Nate Bower: Professor of Chemistry and Biochemistry (started at CC in 1977)

Ultimately (God willing), I’d like to try some of the things I’ve read about but never really got to do: time travel, explore a parallel universe, find intimacy. But those may have to stay on the backburner until opportunity knocks. Until then I suppose I will try to do the usual catch up on some (okay, a LOT) of my deferred maintenance, throw out a ton of paper, paint some pictures, complete research projects, visit countries I’ve missed, and maybe write a futuristic forensic mystery novel. I hasten to add, however, that I spent my sabbaticals exploring alternative careers. I found I loved teaching more than anything else. Thus, the momentum of my personal train is going to be very hard to switch onto a new life track, especially as we all pick up speed on the downhill side (to paraphrase Charles Schulz).

Tom Cronin: Professor of Political Science (started at CC in 1986, acting president of CC in 1991, president of Whitman College 1993-2005, returned to CC in 2005)

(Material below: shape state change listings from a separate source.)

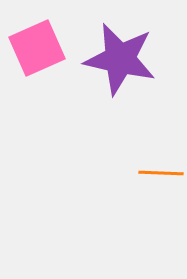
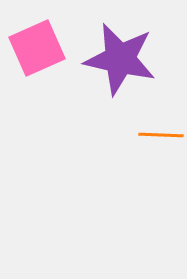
orange line: moved 38 px up
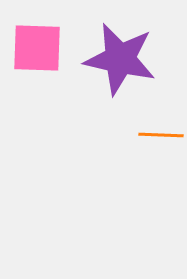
pink square: rotated 26 degrees clockwise
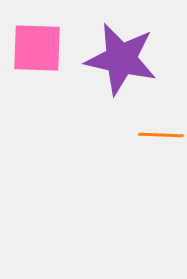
purple star: moved 1 px right
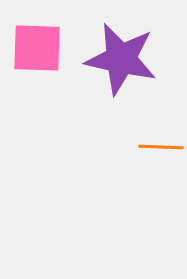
orange line: moved 12 px down
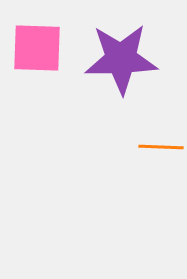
purple star: rotated 14 degrees counterclockwise
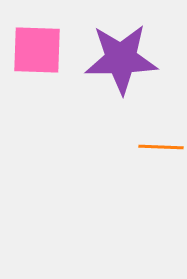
pink square: moved 2 px down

I plan to do more writing, some teaching, more tennis, volunteering, and politics. More music, art, and hiking. With great gratitude for 56 years of teaching and scholarship at Colorado College and elsewhere. When Vincent Carroll, former director of the editorial page at The Denver Post retired last year, he said “Tom and Bob (Loevy) are walking encyclopedias of knowledge concerning state and presidential politics,as well as a pleasure to work with for journalists. They provide very readable copy — no dense academese — that includes rich insights and context that gets below the surface of events. I’ll miss handling their columns.” (Cronin and Loevy were frequent co-authors of opinion and perspective pieces.)

John Simons: Professor of English (started at CC in 1971)

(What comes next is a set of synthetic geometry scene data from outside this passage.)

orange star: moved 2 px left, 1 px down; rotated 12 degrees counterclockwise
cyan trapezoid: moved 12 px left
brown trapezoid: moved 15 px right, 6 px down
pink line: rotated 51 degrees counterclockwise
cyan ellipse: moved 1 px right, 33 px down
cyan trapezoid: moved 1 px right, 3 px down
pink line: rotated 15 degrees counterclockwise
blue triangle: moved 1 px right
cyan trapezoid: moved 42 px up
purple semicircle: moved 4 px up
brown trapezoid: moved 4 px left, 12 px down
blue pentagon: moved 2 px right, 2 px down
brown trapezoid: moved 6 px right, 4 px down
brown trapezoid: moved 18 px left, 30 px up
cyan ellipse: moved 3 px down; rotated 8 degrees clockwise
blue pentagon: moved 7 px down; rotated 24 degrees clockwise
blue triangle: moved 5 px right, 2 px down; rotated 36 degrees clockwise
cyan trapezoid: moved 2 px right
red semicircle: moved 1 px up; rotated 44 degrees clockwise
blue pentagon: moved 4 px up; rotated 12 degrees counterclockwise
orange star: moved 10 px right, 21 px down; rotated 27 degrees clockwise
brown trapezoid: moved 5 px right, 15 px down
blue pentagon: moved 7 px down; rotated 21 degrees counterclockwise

In addition to spending more time with my family, I plan on continuing my scholarly life, working with my University of Chicago grad friend and often co-author Robert Merrill. We’re near completion of our second book, this one titled “Marlowe’s Cat: Raymond Chandler’s ‘The Long Goodbye’ From Novel to Screenplay to Robert Altman’s Film.” Merrill and I are simultaneously working on a much shorter book on Chandler’s first and best novel, “The Big Sleep,” and its extraordinary metamorphosis into Howard Hawks’ “The Big Sleep.” Since our first book on Sam Peckinpah, Merrill and I have been leading a (writer’s) life of crime, with essays on “Mystic River” and “Double Indemnity” preceding the larger Altman and Hawks projects. I’ll be teaching several courses next year on “Hemingway, O’Connor, and Carver and the Modern American Short Story,” as well as a half block on Terrence Malick, whose “Days of Heaven” I lectured on this spring for the Film and Media Studies program, as well as the Colorado Springs community. Lastly, I’ll be teaching a course on film history and theory in the second semester. Retiring but still stirring some embers!

Fred Tinsley: Professor of Mathematics and Computer Science (started at CC in 1977)

Barbara Whitten: Professor of Physics (started at CC in 1978)

I hesitate to say anything about this because I am not sure — I have no idea what it will be like to no longer get up and go to class every morning. Here are some ideas of what I think I might do:

  • Travel — I have a list of places I’d like to see, and will start working on the list.
  • Research — I am working on several research projects that I am planning to finish in the next couple of years.
  • Spend time with my mother, my children, and my friends. 
  • Lie on the couch reading mysteries — needs no further explanation.

And, I plan to stay in Colorado Springs, at least for the foreseeable future.